Many women are forced into prostitution either by their parents, husbands or boyfriends -- or as a result of the difficult economic and social conditions in which they find themselves. They are also lured into prostitution, sometimes by "mail-order bride" agencies that promise to find them a husband or a job in a foreign country. As a result, they very often find themselves illegally confined in brothels in slavery-like conditions where they are physically abused and their passports withheld. Most women initially victimized by sexual traffickers have little inkling of what awaits them. They generally get a very small percentage of what the customer pays to the pimp or the brothel owner. Once they are caught up in the system there is practically no way out, and they find themselves in a very vulnerable situation. Since prostitution is illegal in many countries, it is difficult for prostitutes to come forward and ask for protection if they become victims of rape or want to escape from brothels. Customers, on the other hand, are rarely the object of penal laws.

Violence against women migrant workers

Female migrant workers typically leave their countries for better living conditions and better pay -- but the real benefits accrue to both the host countries and the countries of origin. For home countries, money sent home by migrant workers is an important source of hard currency, while receiving countries are able to find workers for low-paying jobs that might otherwise go unfilled. But migrant workers themselves fare badly, and sometimes tragically. Many become virtual slaves, subject to abuse and rape by their employers.

· Pornography:

Another concern highlighted is pornography, which represents a form of violence against women that "glamorizes the degradation and maltreatment of women and asserts their subordinate function as mere receptacles for male lust".
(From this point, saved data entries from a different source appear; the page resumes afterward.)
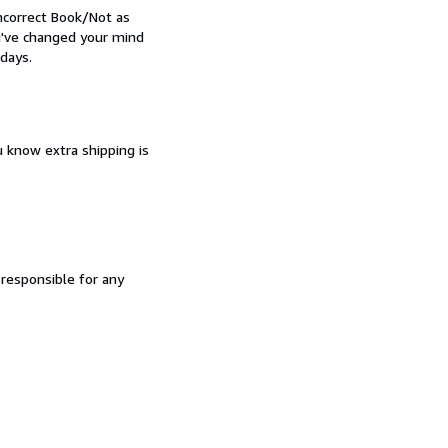
Incorrect Book/Not as
ou've changed your mind
days.
u know extra shipping is
 responsible for any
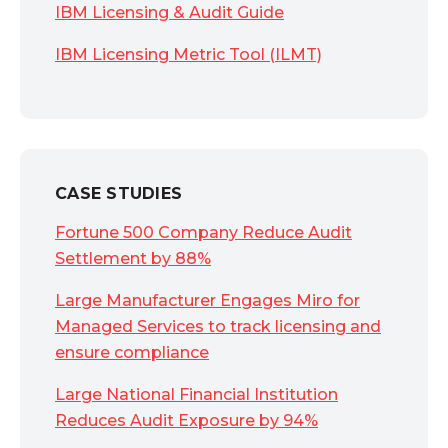
IBM Licensing & Audit Guide
IBM Licensing Metric Tool (ILMT)
CASE STUDIES
Fortune 500 Company Reduce Audit
Settlement by 88%
Large Manufacturer Engages Miro for
Managed Services to track licensing and
ensure compliance
Large National Financial Institution
Reduces Audit Exposure by 94%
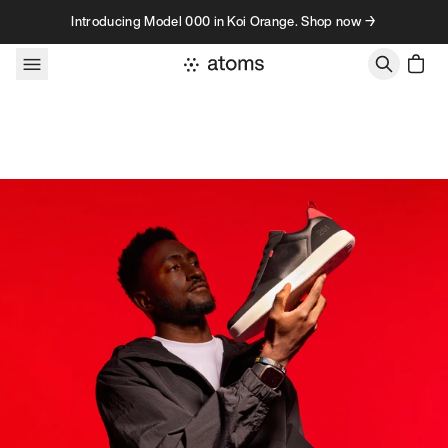
Skip to content
Introducing Model 000 in Koi Orange. Shop now →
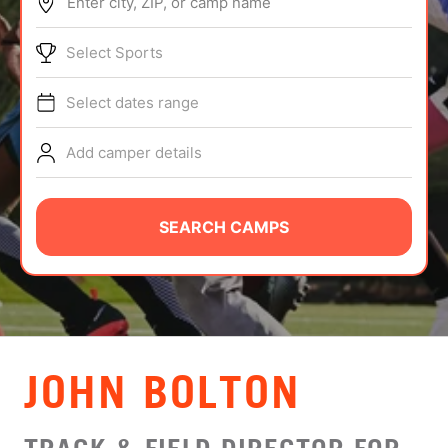
Enter city, ZIP, or camp name
ABOUT
Select Sports
Select dates range
TIPS
Add camper details
NEWS
CAMP STORE
SEARCH CAMPS
LOGIN
VIEW CART
JOHN BOLTON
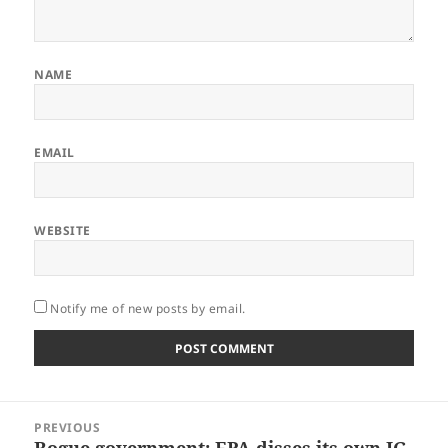
NAME
EMAIL
WEBSITE
Notify me of new posts by email.
Post
PREVIOUS
navigation
Rogue government: EPA disses its own IG
Previous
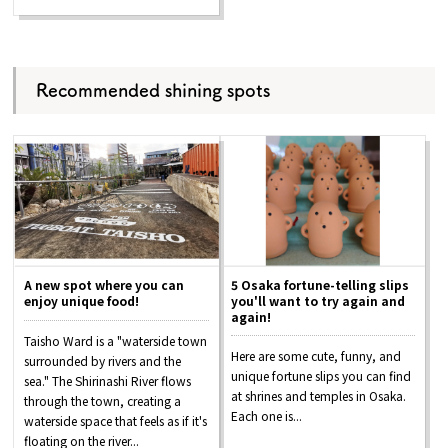
Recommended shining spots
A new spot where you can
5 Osaka fortune-telling slips
enjoy unique food!
you'll want to try again and
again!
Taisho Ward is a "waterside town
Here are some cute, funny, and
surrounded by rivers and the
unique fortune slips you can find
sea." The Shirinashi River flows
at shrines and temples in Osaka.
through the town, creating a
Each one is...
waterside space that feels as if it's
floating on the river...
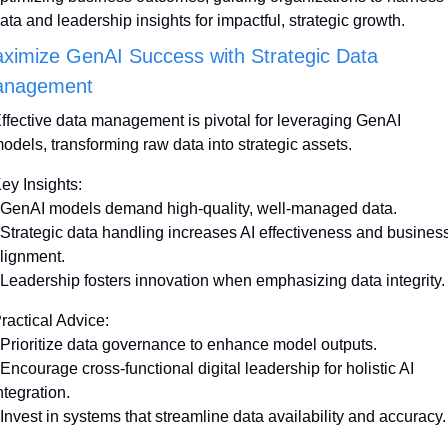
ata and leadership insights for impactful, strategic growth.
ximize GenAI Success with Strategic Data 
nagement
ffective data management is pivotal for leveraging GenAI 
odels, transforming raw data into strategic assets. 
ey Insights:
 GenAI models demand high-quality, well-managed data.
 Strategic data handling increases AI effectiveness and business
lignment.
 Leadership fosters innovation when emphasizing data integrity.
ractical Advice:
 Prioritize data governance to enhance model outputs.
 Encourage cross-functional digital leadership for holistic AI 
ntegration.
 Invest in systems that streamline data availability and accuracy.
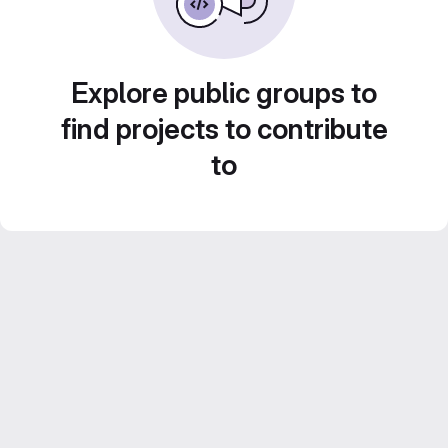
Explore public groups to
find projects to contribute
to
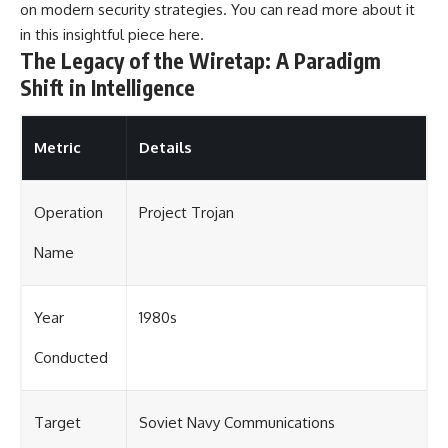
on modern security strategies. You can read more about it
in this insightful piece
here
.
The Legacy of the Wiretap: A Paradigm
Shift in Intelligence
Metric
Details
Operation
Project Trojan
Name
Year
1980s
Conducted
Target
Soviet Navy Communications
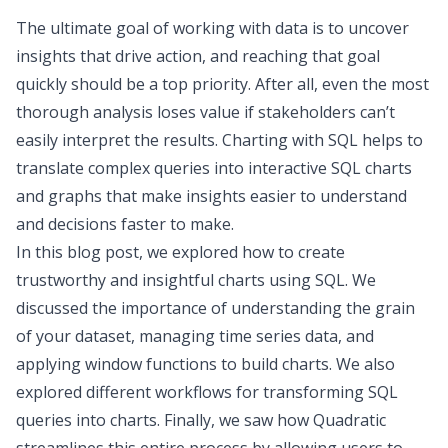
The ultimate goal of working with data is to uncover
insights that drive action, and reaching that goal
quickly should be a top priority. After all, even the most
thorough analysis loses value if stakeholders can’t
easily interpret the results. Charting with SQL helps to
translate complex queries into interactive SQL charts
and graphs that make insights easier to understand
and decisions faster to make.
In this blog post, we explored how to create
trustworthy and insightful charts using SQL. We
discussed the importance of understanding the grain
of your dataset, managing time series data, and
applying window functions to build charts. We also
explored different workflows for transforming SQL
queries into charts. Finally, we saw how
Quadratic
streamlines this entire process by allowing users to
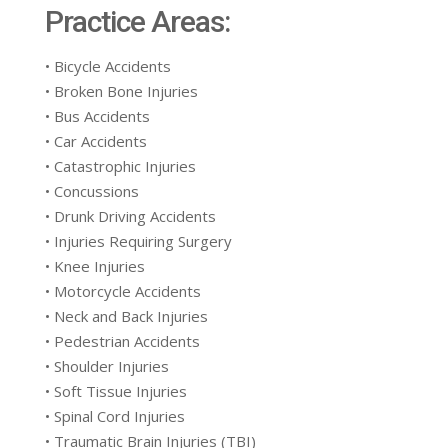
Practice Areas:
• Bicycle Accidents
• Broken Bone Injuries
• Bus Accidents
• Car Accidents
• Catastrophic Injuries
• Concussions
• Drunk Driving Accidents
• Injuries Requiring Surgery
• Knee Injuries
• Motorcycle Accidents
• Neck and Back Injuries
• Pedestrian Accidents
• Shoulder Injuries
• Soft Tissue Injuries
• Spinal Cord Injuries
• Traumatic Brain Injuries (TBI)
Violence perpetrated or condoned by States

· Custodial violence against women:

Violence against women by the very people who are supposed to protect them -- members of the law enforcement and criminal justice systems -- is widespread. Women are physically or verbally abused; they also suffer sexual and physical torture. According to Amnesty International, thousands of women held in custody are routinely raped in police detention centre worldwide. In the Mathura Case. - The judgment did not distinguish between consent and forcible submission. Correspondingly the judgments in Bhanwari Devi and a few other cases were unjust and in favor of the accused.

Governments agreed to adopt and implement national legislation to end violence against women and to work actively to ratify all international agreements that relate to violence against women. They agreed that there should be shelters, legal aid and other services for girls and women at risk, and counseling and rehabilitation for perpetrators. Governments also pledged to adopt appropriate measures in the field of education to modify the social and cultural patterns of conduct of men and women. And the Platform called on media professionals to develop self-regulatory guidelines to address violent, degrading and pornographic materials while encouraging non-stereotyped, balanced and diverse images of women.
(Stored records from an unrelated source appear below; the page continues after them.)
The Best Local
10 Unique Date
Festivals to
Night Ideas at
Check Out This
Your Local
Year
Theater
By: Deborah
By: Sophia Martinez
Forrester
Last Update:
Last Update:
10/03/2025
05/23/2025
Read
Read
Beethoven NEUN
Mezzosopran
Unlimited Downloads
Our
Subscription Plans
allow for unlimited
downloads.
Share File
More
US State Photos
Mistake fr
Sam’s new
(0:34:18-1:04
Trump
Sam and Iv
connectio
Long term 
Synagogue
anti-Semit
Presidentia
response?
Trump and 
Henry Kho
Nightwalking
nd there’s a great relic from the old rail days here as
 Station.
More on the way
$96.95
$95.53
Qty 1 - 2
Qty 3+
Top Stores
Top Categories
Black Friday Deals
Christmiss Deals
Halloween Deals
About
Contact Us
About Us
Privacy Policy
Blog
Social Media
The meaning of gender and sexuality and the balance of power between women and men at all levels of society must be reviewed. Combating violence against women requires challenging the way that gender roles and power relations are articulated in society. In many countries women have a low status. They are considered as inferior and there is a strong belief that men are superior to them and even own them.

changing people's attitude and mentality towards women will take a long time -- at least a generation, many believe, and perhaps longer. Nevertheless, raising awareness of the issue of violence against women, and educating boys and men to view women as valuable partners in life, in the development of a society and in the attainment of peace are just as important as taking legal steps to protect women's human rights.